This is the only complete biography of Charles Causley even now, nearly 20 years after his death and nearly 10 years after this biography of him was published. As he is one of the greatest Cornish poets, and the best Poet Laureate we never had, the paucity of material seems a shame. Especially given the existence of the Charles Causley Trust. Even the Wikipedia entry for Causley dwells at more length on the poetry competition the CCT runs annually than it does on the man himself.
But this is the biography that we have. And there is much interesting material in it. For instance, I did not know before reading it that Causley wrote many plays throughout his creative life.
Unfortunately the biography bears the marks of the author having been turned loose in a fresh patch of Causley material and not really sieving it properly. There is no focus, no extrapolation: it is all simply thrown at the reader, sometimes repetitively, especially his war service, for which obviously a lot of rather anodyne letters survive.
The book is a modest 200 pages. We are over half way through it by the time Causley is demobbed from the Royal Navy after the war. At this point he has been tinkering with poetry, but is rather far from being ‘a poet’. So those ensuing 57 years of creativity are stuffed into less than 100 pages. And quite a lot of that is taken up with the author telling us about his atmospheric walks in Causley’s landscape.
There are two or three determined assertions of the never-married Causley’s heterosexuality based on scant evidence. (Patrick Gale has a different take, and I’m with Gale on this.)
And there is very little poetry. Lines, and occasionally stanzas, glossed but nevertheless taken out of context, are all we get. In one case a meagre quotation is given as evidence for Causley having suicidal thoughts when he was living in Peterborough doing his teacher training.

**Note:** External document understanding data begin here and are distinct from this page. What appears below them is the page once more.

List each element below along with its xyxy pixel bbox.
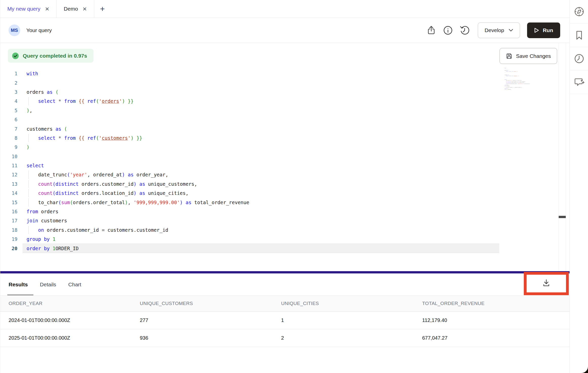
code-line[interactable]: 10 (0, 152, 531, 161)
tab-label: Demo (64, 6, 78, 12)
save-icon (506, 53, 512, 59)
ai-assistant-button[interactable] (570, 71, 588, 94)
results-table: ORDER_YEARUNIQUE_CUSTOMERSUNIQUE_CITIEST… (0, 296, 570, 347)
bookmarks-button[interactable] (570, 24, 588, 47)
line-number: 12 (0, 172, 17, 177)
develop-label: Develop (485, 27, 504, 33)
page-title: Your query (26, 27, 52, 33)
line-number: 13 (0, 181, 17, 187)
results-tab-bar: Results Details Chart (0, 273, 570, 296)
share-button[interactable] (426, 25, 437, 36)
query-status-badge: Query completed in 0.97s (8, 49, 94, 63)
code-line[interactable]: 11select (0, 161, 531, 170)
main-pane: My new query ✕ Demo ✕ + MS Your query (0, 0, 570, 373)
code-line[interactable]: 3orders as ( (0, 87, 531, 97)
develop-dropdown[interactable]: Develop (478, 22, 520, 38)
code-line[interactable]: 2 (0, 78, 531, 87)
tab-results[interactable]: Results (9, 273, 28, 295)
line-number: 8 (0, 135, 17, 141)
explore-button[interactable] (570, 0, 588, 24)
annotation-highlight-box (524, 272, 569, 295)
code-line[interactable]: 14 count(distinct orders.location_id) as… (0, 189, 531, 198)
bookmark-icon (574, 30, 584, 40)
results-table-body: 2024-01-01T00:00:00.000Z2771112,179.4020… (0, 311, 570, 347)
table-cell: 277 (140, 311, 281, 329)
line-number: 10 (0, 154, 17, 159)
download-results-button[interactable] (542, 278, 551, 289)
download-icon (542, 278, 551, 288)
code-lines[interactable]: 1with23orders as (4 select * from {{ ref… (0, 69, 531, 253)
code-line[interactable]: 9) (0, 143, 531, 152)
ref-link[interactable]: customers (514, 76, 517, 76)
line-number: 6 (0, 117, 17, 122)
code-line[interactable]: 6 (0, 115, 531, 124)
ref-link[interactable]: orders (102, 98, 119, 104)
table-row: 2025-01-01T00:00:00.000Z9362677,047.27 (0, 329, 570, 347)
line-number: 17 (0, 218, 17, 223)
table-cell: 112,179.40 (422, 311, 570, 329)
scrollbar-thumb[interactable] (559, 216, 566, 218)
code-line[interactable]: 12 date_trunc('year', ordered_at) as ord… (0, 170, 531, 179)
table-cell: 2024-01-01T00:00:00.000Z (0, 311, 140, 329)
new-tab-button[interactable]: + (94, 0, 110, 18)
pane-splitter[interactable] (0, 271, 570, 273)
code-line[interactable]: 13 count(distinct orders.customer_id) as… (0, 179, 531, 189)
line-number: 3 (0, 89, 17, 95)
table-cell: 1 (281, 311, 422, 329)
sql-editor[interactable]: Query completed in 0.97s Save Changes 1w… (0, 43, 570, 271)
line-number: 20 (0, 246, 17, 251)
tab-my-new-query[interactable]: My new query ✕ (0, 0, 57, 18)
line-number: 11 (0, 163, 17, 168)
history-panel-button[interactable] (570, 47, 588, 71)
minimap[interactable]: withorders as ( select * from {{ ref('or… (505, 68, 530, 92)
ref-link[interactable]: customers (102, 135, 128, 141)
code-line[interactable]: 5), (0, 106, 531, 115)
code-line[interactable]: 4 select * from {{ ref('orders') }} (0, 97, 531, 106)
code-line[interactable]: 18 on orders.customer_id = customers.cus… (0, 225, 531, 235)
save-changes-label: Save Changes (516, 53, 551, 59)
line-number: 7 (0, 126, 17, 132)
code-line[interactable]: 16from orders (0, 207, 531, 216)
avatar: MS (9, 25, 20, 36)
query-tab-bar: My new query ✕ Demo ✕ + (0, 0, 570, 18)
code-line[interactable]: 20order by 1ORDER_ID (0, 244, 531, 253)
plus-icon: + (100, 4, 105, 14)
line-number: 4 (0, 98, 17, 104)
right-sidebar (570, 0, 588, 373)
tab-details[interactable]: Details (40, 273, 56, 295)
code-line[interactable]: 17join customers (0, 216, 531, 225)
line-number: 1 (0, 71, 17, 76)
close-icon[interactable]: ✕ (82, 6, 87, 12)
chat-sparkles-icon (574, 77, 585, 88)
line-number: 2 (0, 80, 17, 86)
line-number: 14 (0, 190, 17, 196)
code-line[interactable]: 1with (0, 69, 531, 78)
ref-link[interactable]: orders (514, 71, 516, 72)
info-icon (443, 25, 453, 35)
column-header: UNIQUE_CUSTOMERS (140, 296, 281, 311)
history-button[interactable] (459, 25, 470, 36)
tab-demo[interactable]: Demo ✕ (57, 0, 94, 18)
table-cell: 2 (281, 329, 422, 347)
line-number: 15 (0, 200, 17, 205)
info-button[interactable] (442, 25, 454, 36)
clock-icon (574, 53, 584, 64)
code-line[interactable]: 15 to_char(sum(orders.order_total), '999… (0, 198, 531, 207)
close-icon[interactable]: ✕ (45, 6, 50, 12)
play-icon (534, 28, 539, 33)
chevron-down-icon (509, 29, 513, 32)
line-number: 18 (0, 227, 17, 233)
code-line[interactable]: 19group by 1 (0, 235, 531, 244)
line-number: 16 (0, 209, 17, 214)
code-line[interactable]: 8 select * from {{ ref('customers') }} (0, 133, 531, 143)
line-number: 5 (0, 108, 17, 113)
run-button[interactable]: Run (527, 22, 560, 38)
compass-icon (574, 6, 585, 17)
history-icon (460, 25, 470, 35)
tab-chart[interactable]: Chart (68, 273, 81, 295)
results-panel: Results Details Chart ORDER_YEARUNIQUE_C… (0, 273, 570, 373)
check-circle-icon (12, 52, 19, 59)
code-line[interactable]: 7customers as ( (0, 124, 531, 133)
line-number: 19 (0, 236, 17, 242)
save-changes-button[interactable]: Save Changes (500, 48, 557, 64)
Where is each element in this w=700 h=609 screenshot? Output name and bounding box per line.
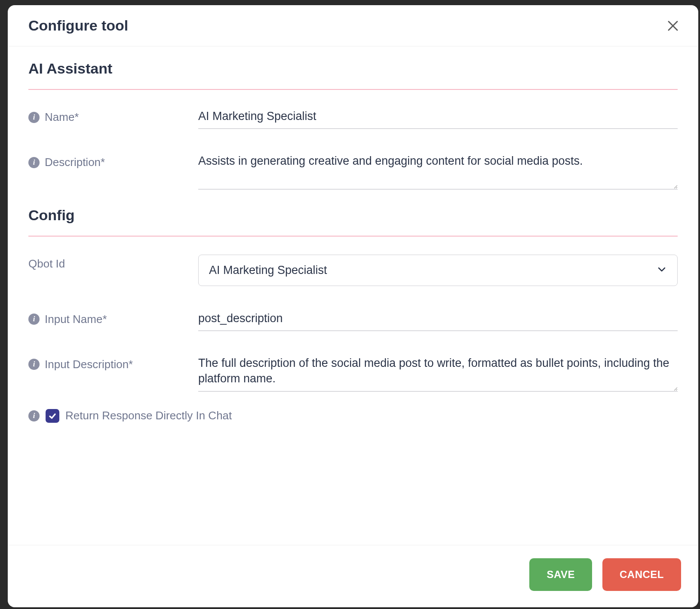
name-input[interactable] [198,108,678,129]
dialog-title: Configure tool [28,17,128,34]
input-name-label: Input Name* [45,313,107,326]
return-direct-label: Return Response Directly In Chat [65,409,232,422]
label-col: i Description* [28,153,198,169]
input-name-input[interactable] [198,310,678,331]
field-row-return-direct: i Return Response Directly In Chat [28,409,678,423]
save-button[interactable]: SAVE [529,558,592,591]
qbot-label: Qbot Id [28,257,65,271]
info-icon: i [28,359,40,370]
info-icon: i [28,157,40,168]
chevron-down-icon [657,264,667,276]
section-config-title: Config [28,207,678,224]
description-textarea[interactable] [198,153,678,190]
info-icon: i [28,112,40,123]
section-divider [28,236,678,237]
label-col: i Name* [28,108,198,124]
field-row-input-description: i Input Description* [28,355,678,394]
field-row-qbot: Qbot Id AI Marketing Specialist [28,255,678,286]
section-ai-assistant-title: AI Assistant [28,60,678,77]
dialog-header: Configure tool [8,5,698,46]
close-icon [667,20,679,32]
dialog-body: AI Assistant i Name* i Description* Conf… [8,46,698,545]
label-col: i Input Name* [28,310,198,326]
return-direct-checkbox[interactable] [46,409,59,423]
section-divider [28,89,678,90]
check-icon [48,412,57,420]
info-icon: i [28,410,40,421]
qbot-select-value: AI Marketing Specialist [209,264,327,277]
field-row-name: i Name* [28,108,678,129]
description-label: Description* [45,156,105,169]
input-description-label: Input Description* [45,358,133,371]
configure-tool-dialog: Configure tool AI Assistant i Name* i De… [8,5,698,607]
label-col: Qbot Id [28,255,198,271]
input-description-textarea[interactable] [198,355,678,392]
close-button[interactable] [665,18,681,34]
info-icon: i [28,314,40,325]
qbot-select[interactable]: AI Marketing Specialist [198,255,678,286]
dialog-footer: SAVE CANCEL [8,545,698,607]
field-row-input-name: i Input Name* [28,310,678,331]
field-row-description: i Description* [28,153,678,191]
name-label: Name* [45,111,79,124]
label-col: i Input Description* [28,355,198,371]
cancel-button[interactable]: CANCEL [602,558,681,591]
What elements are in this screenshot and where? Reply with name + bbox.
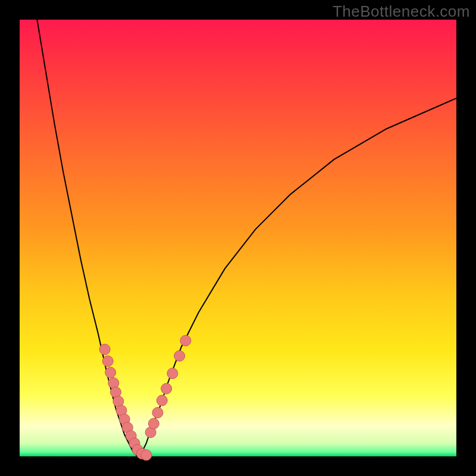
right-branch-curve: [137, 98, 456, 456]
data-dot: [161, 383, 172, 394]
data-dot: [180, 335, 191, 346]
data-dot: [141, 450, 152, 461]
data-dot: [174, 350, 185, 361]
right-dot-group: [145, 335, 191, 437]
data-dot: [167, 368, 178, 379]
chart-svg: [20, 20, 456, 456]
watermark-text: TheBottleneck.com: [333, 2, 470, 21]
chart-frame: TheBottleneck.com: [0, 0, 476, 476]
data-dot: [99, 344, 110, 355]
data-dot: [156, 395, 167, 406]
data-dot: [152, 408, 163, 418]
left-dot-group: [99, 344, 152, 461]
data-dot: [148, 418, 159, 429]
data-dot: [102, 356, 113, 367]
data-dot: [105, 367, 116, 378]
left-branch-curve: [37, 20, 137, 456]
plot-area: [20, 20, 456, 456]
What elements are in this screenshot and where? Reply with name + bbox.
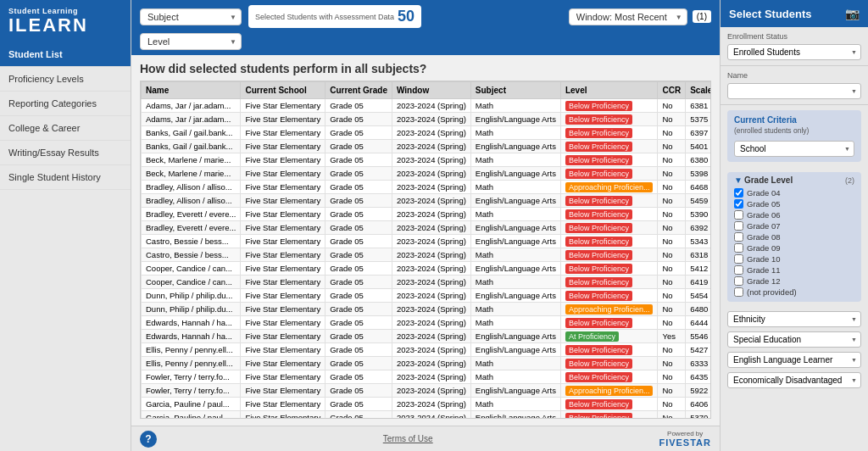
grade-label: (not provided)	[747, 287, 797, 297]
col-name: Name	[142, 82, 241, 99]
level-select-wrapper: Level	[140, 33, 242, 50]
grade-checkbox[interactable]	[734, 276, 743, 286]
right-panel-header: Select Students 📷	[721, 0, 868, 27]
name-select[interactable]	[727, 83, 861, 99]
table-row[interactable]: Garcia, Pauline / paul...Five Star Eleme…	[142, 398, 712, 411]
table-row[interactable]: Castro, Bessie / bess...Five Star Elemen…	[142, 235, 712, 248]
filter-select[interactable]: English Language Learner	[727, 352, 861, 368]
terms-link[interactable]: Terms of Use	[383, 434, 433, 443]
grade-item: Grade 11	[734, 265, 854, 275]
grade-checkbox[interactable]	[734, 254, 743, 264]
grade-checkbox[interactable]	[734, 221, 743, 231]
fivestar-logo: Powered by FIVESTAR	[659, 430, 711, 448]
table-row[interactable]: Beck, Marlene / marie...Five Star Elemen…	[142, 167, 712, 181]
grade-label: Grade 11	[747, 265, 781, 275]
sidebar-item-reporting[interactable]: Reporting Categories	[0, 92, 131, 116]
grade-item: Grade 08	[734, 232, 854, 242]
table-header-row: Name Current School Current Grade Window…	[142, 82, 712, 99]
table-row[interactable]: Bradley, Everett / evere...Five Star Ele…	[142, 208, 712, 221]
grade-checkbox[interactable]	[734, 287, 743, 297]
school-select[interactable]: School	[734, 141, 854, 157]
table-body: Adams, Jar / jar.adam...Five Star Elemen…	[142, 99, 712, 420]
window-select[interactable]: Window: Most Recent	[569, 8, 687, 25]
col-school: Current School	[241, 82, 326, 99]
table-row[interactable]: Castro, Bessie / bess...Five Star Elemen…	[142, 248, 712, 262]
grade-section-title: Grade Level	[744, 175, 793, 185]
name-label: Name	[727, 71, 861, 80]
table-row[interactable]: Ellis, Penny / penny.ell...Five Star Ele…	[142, 357, 712, 370]
table-row[interactable]: Beck, Marlene / marie...Five Star Elemen…	[142, 153, 712, 167]
table-row[interactable]: Bradley, Allison / alliso...Five Star El…	[142, 194, 712, 208]
sidebar-item-proficiency[interactable]: Proficiency Levels	[0, 67, 131, 92]
grade-label: Grade 09	[747, 243, 781, 253]
grade-section: ▼ Grade Level (2) Grade 04Grade 05Grade …	[727, 172, 861, 302]
level-select[interactable]: Level	[140, 33, 242, 50]
grade-item: Grade 07	[734, 221, 854, 231]
current-criteria-title: Current Criteria	[734, 115, 854, 125]
table-row[interactable]: Cooper, Candice / can...Five Star Elemen…	[142, 276, 712, 289]
help-button[interactable]: ?	[140, 431, 157, 448]
grade-item: Grade 06	[734, 210, 854, 220]
grade-checkbox[interactable]	[734, 210, 743, 220]
sidebar-item-single-student[interactable]: Single Student History	[0, 165, 131, 190]
current-criteria-sub: (enrolled students only)	[734, 126, 854, 135]
table-row[interactable]: Ellis, Penny / penny.ell...Five Star Ele…	[142, 343, 712, 357]
right-panel: Select Students 📷 Enrollment Status Enro…	[720, 0, 868, 451]
table-row[interactable]: Banks, Gail / gail.bank...Five Star Elem…	[142, 126, 712, 140]
enrollment-select-wrap: Enrolled Students	[727, 43, 861, 60]
grade-item: Grade 04	[734, 188, 854, 198]
grade-checkbox[interactable]	[734, 265, 743, 275]
sidebar-item-college[interactable]: College & Career	[0, 116, 131, 141]
col-grade: Current Grade	[326, 82, 392, 99]
grade-checkbox[interactable]	[734, 199, 743, 209]
table-row[interactable]: Fowler, Terry / terry.fo...Five Star Ele…	[142, 384, 712, 398]
enrollment-select[interactable]: Enrolled Students	[727, 44, 861, 60]
sidebar-item-writing[interactable]: Writing/Essay Results	[0, 141, 131, 165]
camera-icon[interactable]: 📷	[845, 7, 860, 20]
filter-item: Ethnicity	[727, 310, 861, 327]
grade-item: (not provided)	[734, 287, 854, 297]
filter-select[interactable]: Economically Disadvantaged	[727, 372, 861, 388]
table-row[interactable]: Garcia, Pauline / paul...Five Star Eleme…	[142, 411, 712, 420]
sidebar-item-student-list[interactable]: Student List	[0, 42, 131, 67]
col-ccr: CCR	[658, 82, 686, 99]
grade-list: Grade 04Grade 05Grade 06Grade 07Grade 08…	[734, 188, 854, 297]
data-table-wrap[interactable]: Name Current School Current Grade Window…	[140, 81, 711, 419]
filter-select[interactable]: Ethnicity	[727, 311, 861, 327]
table-row[interactable]: Banks, Gail / gail.bank...Five Star Elem…	[142, 140, 712, 153]
grade-label: Grade 04	[747, 188, 781, 198]
grade-checkbox[interactable]	[734, 188, 743, 198]
subject-select[interactable]: Subject	[140, 8, 242, 25]
grade-count: (2)	[845, 176, 854, 185]
fivestar-brand: FIVESTAR	[659, 437, 711, 448]
grade-checkbox[interactable]	[734, 232, 743, 242]
table-row[interactable]: Dunn, Philip / philip.du...Five Star Ele…	[142, 303, 712, 316]
filter-item: English Language Learner	[727, 351, 861, 368]
second-bar: Level	[131, 33, 720, 55]
table-row[interactable]: Fowler, Terry / terry.fo...Five Star Ele…	[142, 370, 712, 384]
table-row[interactable]: Bradley, Allison / alliso...Five Star El…	[142, 181, 712, 194]
enrollment-section: Enrollment Status Enrolled Students	[721, 27, 868, 66]
filter-select[interactable]: Special Education	[727, 331, 861, 348]
table-row[interactable]: Bradley, Everett / evere...Five Star Ele…	[142, 221, 712, 235]
grade-collapse-arrow[interactable]: ▼	[734, 175, 743, 185]
grade-label: Grade 07	[747, 221, 781, 231]
table-row[interactable]: Edwards, Hannah / ha...Five Star Element…	[142, 330, 712, 343]
sidebar-logo: Student Learning ILEARN	[0, 0, 131, 42]
grade-label: Grade 10	[747, 254, 781, 264]
subject-select-wrapper: Subject	[140, 8, 242, 25]
grade-label: Grade 08	[747, 232, 781, 242]
grade-checkbox[interactable]	[734, 243, 743, 253]
table-row[interactable]: Adams, Jar / jar.adam...Five Star Elemen…	[142, 113, 712, 126]
students-count: 50	[398, 8, 415, 25]
grade-label: Grade 05	[747, 199, 781, 209]
filter-item: Economically Disadvantaged	[727, 371, 861, 388]
school-select-wrap: School	[734, 140, 854, 157]
table-row[interactable]: Adams, Jar / jar.adam...Five Star Elemen…	[142, 99, 712, 113]
current-criteria: Current Criteria (enrolled students only…	[727, 110, 861, 162]
table-row[interactable]: Edwards, Hannah / ha...Five Star Element…	[142, 316, 712, 330]
sidebar-nav: Student List Proficiency Levels Reportin…	[0, 42, 131, 190]
table-row[interactable]: Dunn, Philip / philip.du...Five Star Ele…	[142, 289, 712, 303]
table-row[interactable]: Cooper, Candice / can...Five Star Elemen…	[142, 262, 712, 276]
grade-item: Grade 10	[734, 254, 854, 264]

However, as I say, this is the biography we have. It is short, which is often a blessing with biographies, which can run on rather (the Bullock biography of Hitler makes a good doorstop: as a biography it is far from alone in this) and the second half – when Causley begins to write seriously – is often fascinating. The author obviously knew Causley well (although I’m not sure he ever intrudes himself enough into the book to tell the reader how that has come about). Perhaps he knew Causley too well to ask the hard questions.
There is, however, plenty of room for another biography of Causley: one that deals more with the poetry, and shows the reader more of how that came to be.